After conducting the scoping reviews, we drew on the Theory Construction Methodology to develop a dynamic model of smoking lapse and relapse. We used a participatory, multi-method approach to iteratively develop the conceptual model (also referred to as a ‘prototheory’), which included: i) an informal theory review of popular lapse and relapse theories; and ii) two linked stakeholder interviews with researchers, people with lived experience, stop smoking practitioners, and policymakers (N = 15).

WP2
Next, we translated the prototheory into a series of difference equations which were implemented in R code and an R Shiny application, which enables interested users to explore the dynamic model on their own. We conducted a series of computer simulations to examine if the formal and computational model could produce the empirical phenomena which it set out to explain (i.e., ‘relapse’, ‘prolapse’, ‘abstinence’). The stakeholders were invited back to provide feedback on the simulated model outputs. Their feedback was incorporated into an updated model version.

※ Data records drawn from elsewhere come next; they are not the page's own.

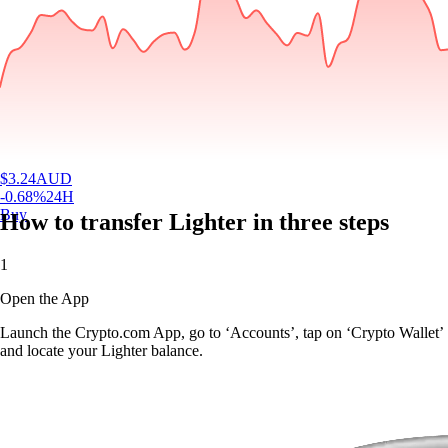
$
3.24
AUD
-0.68
%
24H
Buy
How to transfer Lighter in three steps
1
Open the App
Launch the Crypto.com App, go to ‘Accounts’, tap on ‘Crypto Wallet’
and locate your Lighter balance.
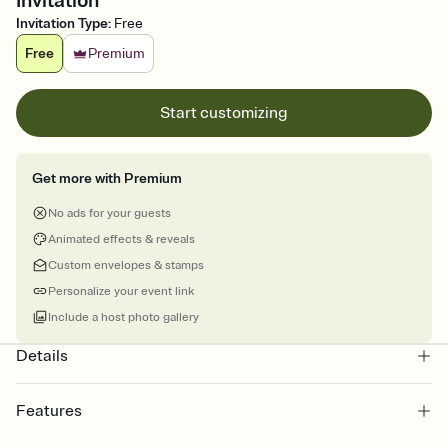
Invitation
Invitation Type
:
Free
Free
Premium
Start customizing
Get more with Premium
No ads for your guests
Animated effects & reveals
Custom envelopes & stamps
Personalize your event link
Include a host photo gallery
Details
Features
Customize every detail of your online Invitation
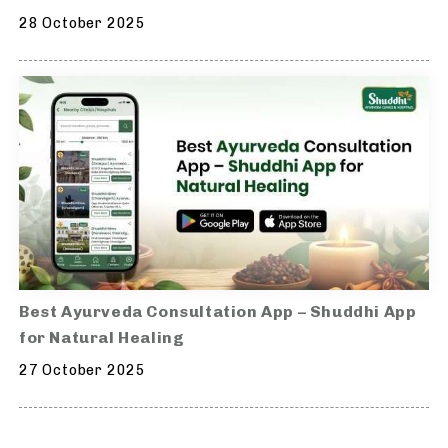
28 October 2025
Best Ayurveda Consultation App – Shuddhi App
for Natural Healing
27 October 2025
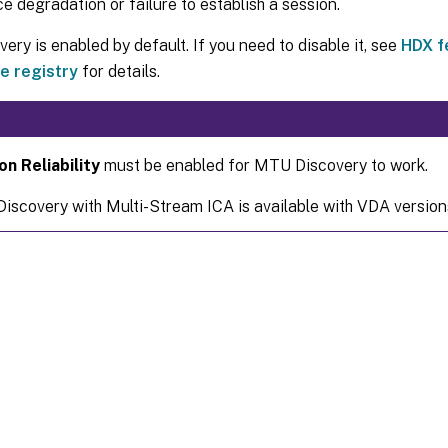
 degradation or failure to establish a session.
ry is enabled by default. If you need to disable it, see
HDX f
e registry
for details.
on Reliability
must be enabled for MTU Discovery to work.
scovery with Multi-Stream ICA is available with VDA version
Site feedback
|
Your Privacy Choic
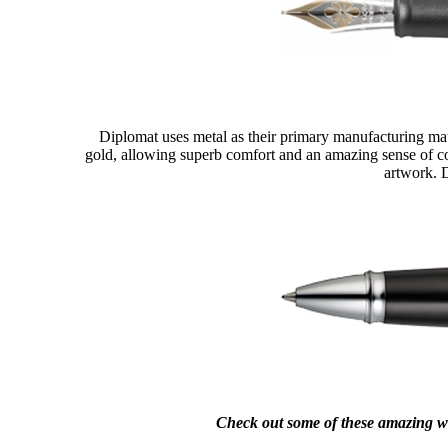
Diplomat uses metal as their primary manufacturing mate
gold, allowing superb comfort and an amazing sense of con
artwork. D
Check out some of these amazing w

A paper describing the development and initial evaluation of the formal and computational model of lapse risk has been submitted for publication and is available as a pre-print.
We also wrote a magazine article to describe how we worked together - integrating know-how from health psychology and mathematics/modelling - to translate the prototheory into a formal and computational model:
WP3
In the final stage of project COMPLAPSE, we are collecting EMA and smartwatch data to empirically evaluate the dynamic model of lapse and relapse. Data collection is still ongoing. We will fit the formal model to the data from each participant and calculate goodness-of-fit statistics.